You can customize the query as needed to retrieve different data from Salesforce.

```python
query = "SELECT Id, Name FROM Project WHERE Project.Id = 'ESMS0000'"

opportunities = project.get_opportunities(query=query)
```

# How the information retrieval works

This service retrieves the information in two steps:

First, it makes a query to the Salesforce API to get a list of project opportunities.

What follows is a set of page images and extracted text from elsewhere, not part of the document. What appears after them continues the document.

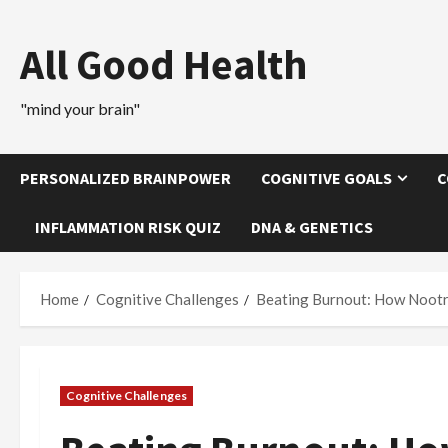
Skip
to
All Good Health
content
"mind your brain"
PERSONALIZED BRAINPOWER
COGNITIVE GOALS
C
INFLAMMATION RISK QUIZ
DNA & GENETICS
Home
Cognitive Challenges
Beating Burnout: How Nootr
Cognitive Challenges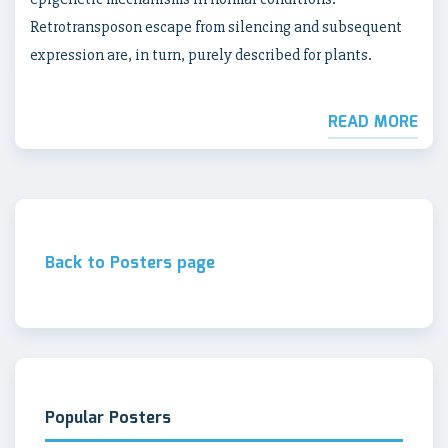
Retrotransposon escape from silencing and subsequent
expression are, in turn, purely described for plants.
READ MORE
Back to Posters page
Popular Posters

Then, for each opportunity, it makes a concurrent request to the Salesforce API to get its billing lines.
In the end, it merges the opportunity information with their respective billing lines and returns a dictionary with all the data.

# Testing
To run the unit tests, simply execute the following command:

```bash
make test
```
This will run all the tests and display the results. Make sure that all tests pass before using the API in a production environment.